I'd be a bit disappointed to find out I was duetting with Kelly Rowland and not, say, Lady Gaga or whoever they usually have on.
How many times tonight are we going to hear 'it would be great for a girl group to win it' and 'Amelia is the comeback kid'.
Does it favour Marcus if they all sing a Take That song at the start? It looks like they haven't bothered doing Amelia's hair.
Gary Barlow has been the particular bugbear of the series, pissing all over everything with his dour, pinched little face and a voice Jordan would consider monotone. Oh, look at Gary winning over Marcus's gran. I'll just forget about all the dirty tricks he's pulled this season, such as calling Amelia 'shouty' when she's a much better singer than Marcus.
Marcus sounds out of tune doing Outkast. At least he's doing something different, I suppose, but I've hated every song he's done since 'Smooth Like Jagger' and I only like that because it makes me laugh. Stop going 'woo', Marcus. I feel like I'm watching CDUK.
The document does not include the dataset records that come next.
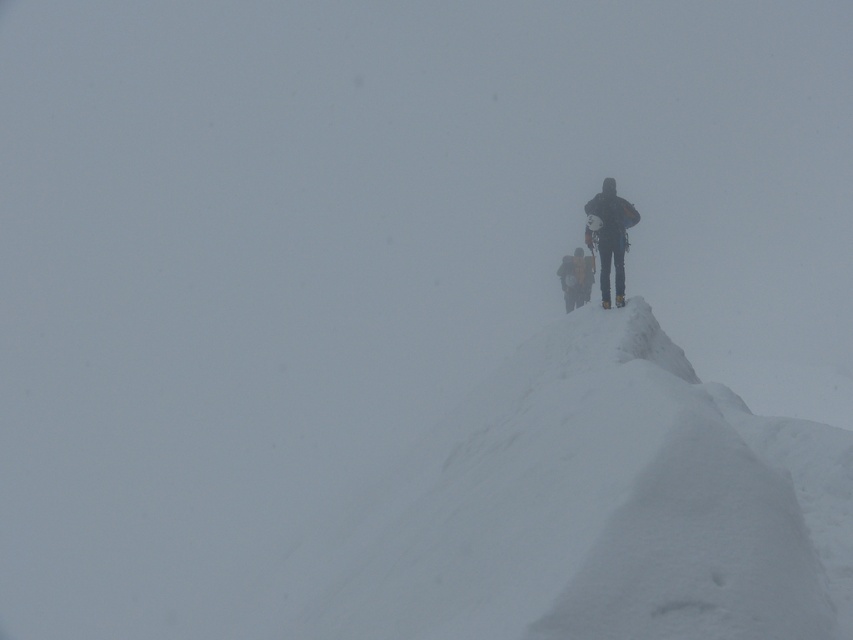 You are planning to set up a tent on the white snow at center. However, you notice the yellow fabric backpack at center is already placed there. Based on the scene, can the backpack be moved to a lower area to make space for the tent?

The white snow at center has a greater height compared to the yellow fabric backpack at center. Since the snow is higher, the backpack can be moved to a lower area to make space for the tent.

You are a mountaineer assessing the terrain ahead. You notice the white snow at center and the yellow fabric backpack at center. Which object is nearer to you as you stand on the ridge?

The white snow at center is closer to the viewer than the yellow fabric backpack at center, so the white snow at center is nearer to you.

You are planning to take a photo of the dark blue fabric jacket at upper right and the yellow fabric backpack at center in the snowy mountain scene. Which object should you focus on first if you want to capture both clearly in the same frame?

The dark blue fabric jacket at upper right is smaller than the yellow fabric backpack at center, so you should focus on the yellow fabric backpack at center first to ensure it is in clear focus before adjusting for the smaller jacket. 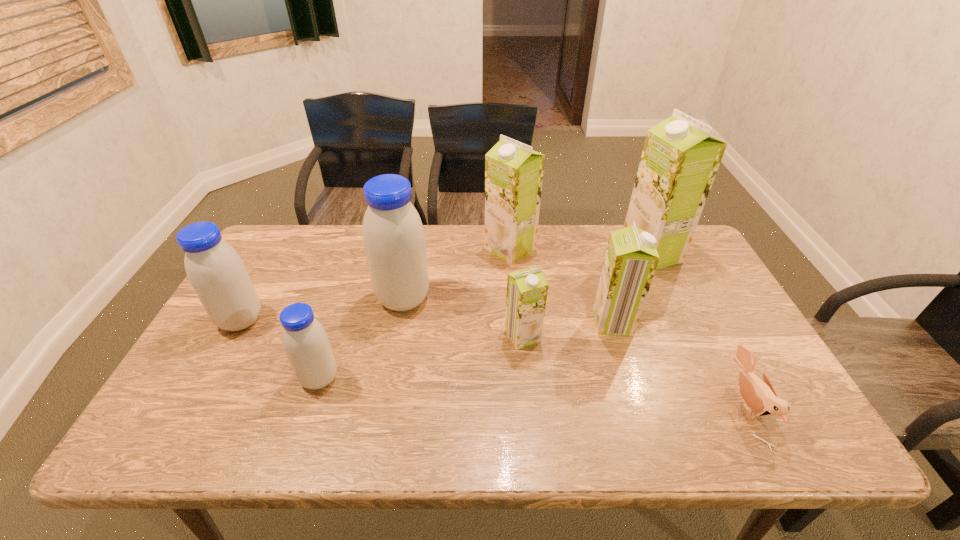 I want to click on the biggest green soya milk, so click(x=680, y=158).

I want to click on the rightmost soya milk, so click(680, 158).

Identify the location of the fifth soya milk from right to left. (393, 235).

This screenshot has height=540, width=960. I want to click on the rightmost blue soya milk, so click(x=393, y=235).

Find the location of a particular element. Image resolution: width=960 pixels, height=540 pixels. the second biggest green soya milk is located at coordinates (513, 171).

Locate an element on the screen. The height and width of the screenshot is (540, 960). the sixth object from left to right is located at coordinates (631, 258).

What are the coordinates of `the third green soya milk from left to right` in the screenshot? It's located at (631, 258).

This screenshot has height=540, width=960. I want to click on the leftmost blue soya milk, so click(x=215, y=270).

This screenshot has width=960, height=540. What are the coordinates of `the leftmost object` in the screenshot? It's located at (215, 270).

This screenshot has height=540, width=960. Find the location of `the second object from left to right`. the second object from left to right is located at coordinates (305, 341). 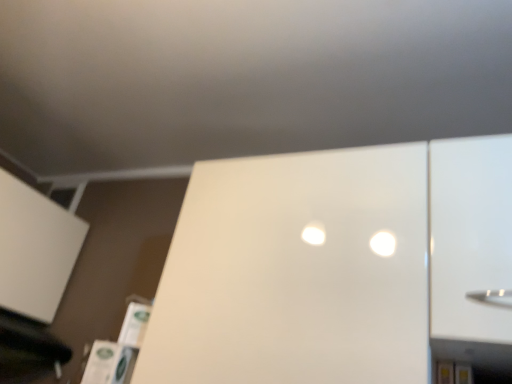 Where is `white glossy cabinet at center`? This screenshot has width=512, height=384. white glossy cabinet at center is located at coordinates (296, 272).

What do you see at coordinates (296, 272) in the screenshot? The width and height of the screenshot is (512, 384). I see `white glossy cabinet at center` at bounding box center [296, 272].

What is the approximate width of white glossy cabinet at center?

white glossy cabinet at center is 13.47 inches in width.

You are a GUI agent. You are given a task and a screenshot of the screen. Output one action in this format:
    pyautogui.click(x=<x>, y=<y>)
    Task: Click on the white glossy cabinet at center
    This screenshot has height=384, width=512.
    Given the screenshot: What is the action you would take?
    pyautogui.click(x=296, y=272)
I'm thrillled that little runt Jeff Brazier isn't doing the outside broadcasts this year. I don't like Olly Murs, but I think Caroline Flack is good, she's quite natural.
When Tulisa goes 'it's my little muffins, little mix' it makes me cringe. Little Mix visited four people's home towns, so that's four times the votes, right? Little fix, lol!
Little Mix sang loads better than Marcus. I thought they were quite entertaining. I think I'd quite like to see them win it. They're like Manga girls.
I bet Kelly Rowland has never been in a house as small as Amelia's. She probably keeps her dog in a similar square-footage.
I wish Amelia would stop wearing that baby pink coat with her baby pink hair. Enough with the baby pink!
Oh, god, now she's come out in a vile baby pink dress! I think the stylist is in cahoots with Gary Barlow. I hate this song so much. Little Mix FTW, it's decided. She should have done a good power ballad.
Every time I see JLS I always think about that one going 'merry Christmas' which they took the mick out of on TV Burp. JLS outsung One Direction by a mile. My boyfriend says the One Direction lyrics sound like a 'paedo trying to court a four year old'. Mash up! Those two songs go together like Pat Sharpe and tact.
Marcus's baby pictures were cute. What's this song him and GBar are signing? Turgid times! Should have done Flood, flood, flood, flood, flood, flood, flood. It's not exactly Matt Cardie trying to hump Rhianna, is it? I honestly think Marcus has blown it.
Tulisa looks like a grandma up there with Little Mix. Her outfit is all wrong, she looks like Cruella. I think it was a bit too po-faced. I think they should have gone a bit more fluffy - they should have sung the Spice Girls or something.
Kelly's song choices are so, so, so out of touch. I wouldn't be in the slightest bit surprised if Amelia went home tonight. All those duets were whack, actually.
Why is Leona Lewis singing Nine Inch Nails? She should do 'I want to fuck you like an animal' instead. 'I want to feel you from the inside out.. you bring me close to God' etc. Every song Leona Lewis covers is the same from Run to this, it's just one big build up, just a big vocal show-off. She's got the voice though. But can she write a song? Hair-watch: I prefered hers curly.
Buble! The flukiest man in pop. How did he get so famous, all does is covers. And he's looking a bit porky. I do like him though! Not his music, but he seems like someone you could take home to meet your mum.
WTF is the point in saying 'good luck to everyone'? You might as well say 'good luck to none of you!'
Amelia is gone. It feels like the right result in a way. I kind of think Marcus is going to win. He seems hugely popular. Amelia took it well - I suppose she's used to it!
The cutest final two ever! They look like they should be made into dolls and given away with Happy meals. Marcus is the same height as Little Mix, too.
I just want to mention Steve 'I'm going to have to hurry you, judges' Jones once more before I go. Simon must look at Dermot's easy charm and gran-friendly humour and weep. See you tomorrow.